_DESCRIPTION OF THE TASK:_ When the line containing "Screenshot is 312x2576." appears in the data below, begin copying there and stop only after the line containing "Flux des publications".

_DATA FOR ANALYSIS:_
====
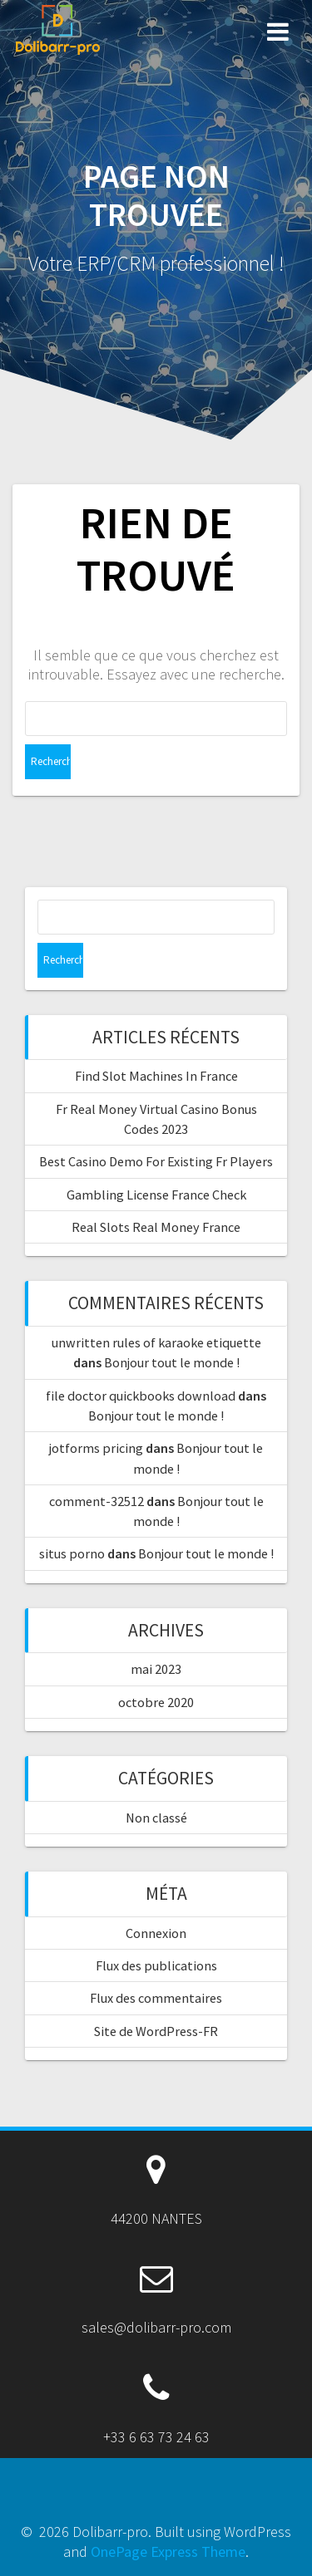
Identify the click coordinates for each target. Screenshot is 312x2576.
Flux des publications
====
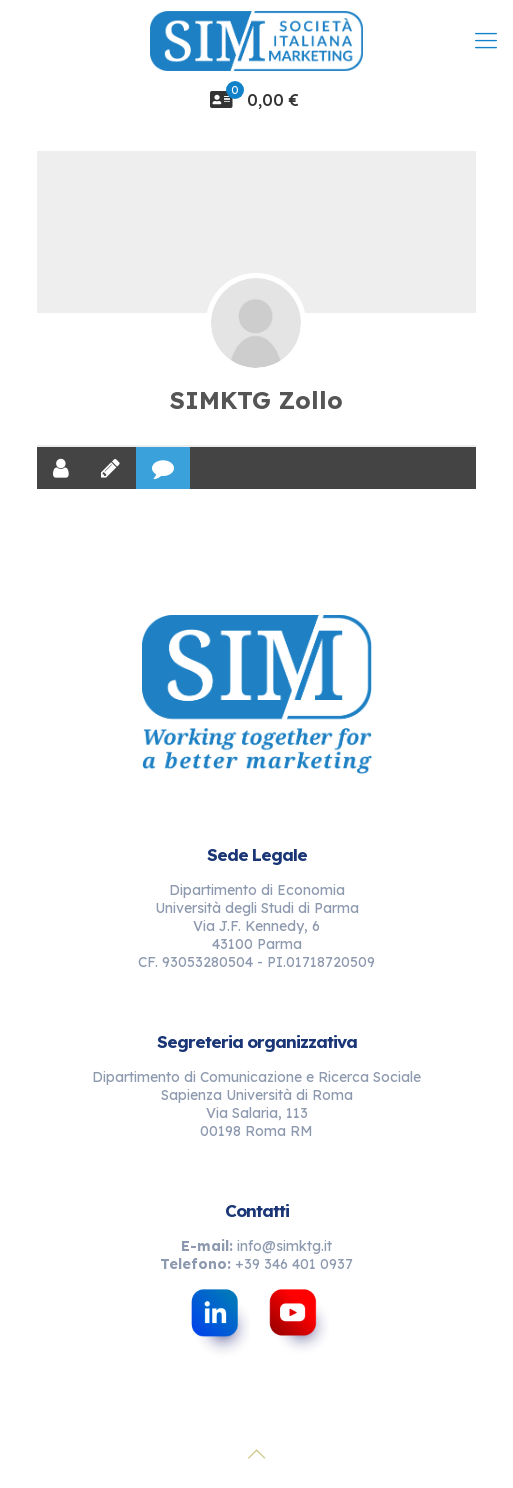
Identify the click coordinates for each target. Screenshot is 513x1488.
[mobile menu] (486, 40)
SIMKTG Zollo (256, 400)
====
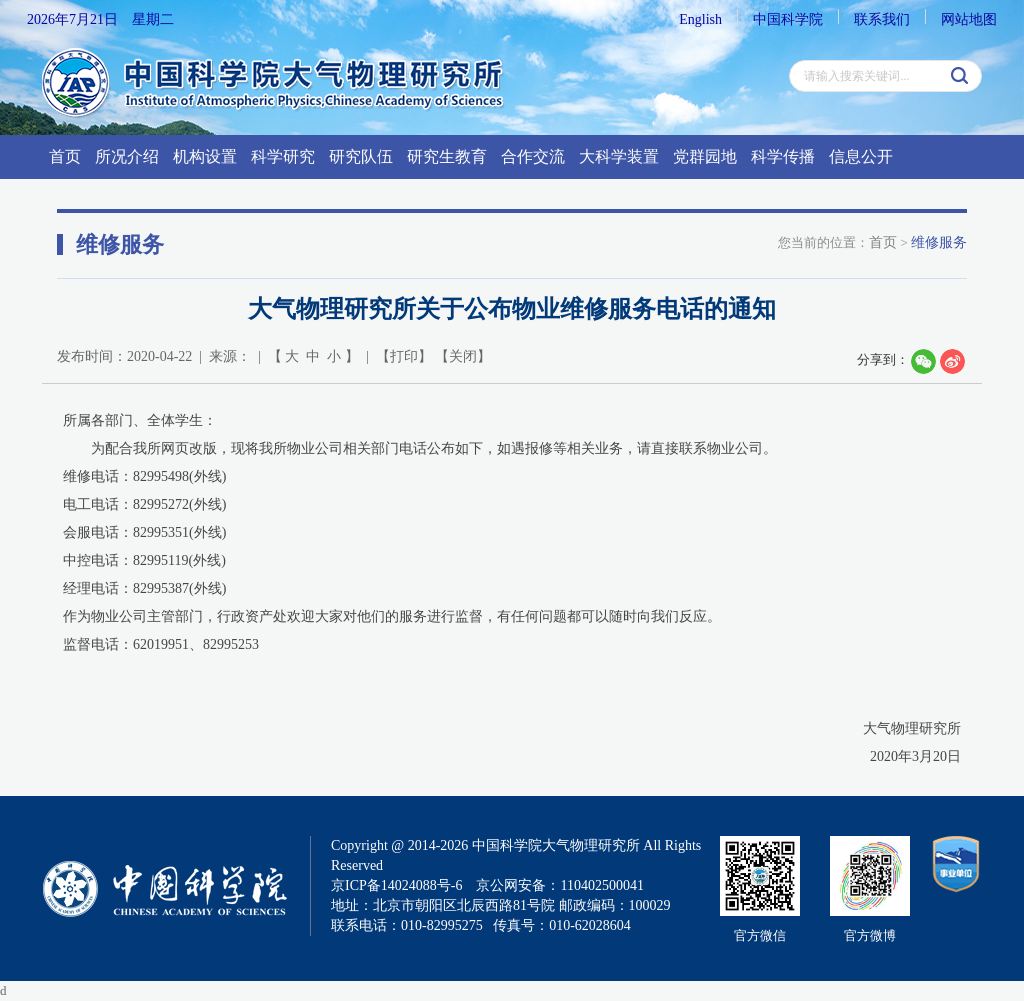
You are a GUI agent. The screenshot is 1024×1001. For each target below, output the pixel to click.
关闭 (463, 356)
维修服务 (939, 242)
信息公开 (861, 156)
====
_FINISHED EXERCISE:_
Identify the click coordinates for each target. Screenshot is 312x2576.
Flux des publications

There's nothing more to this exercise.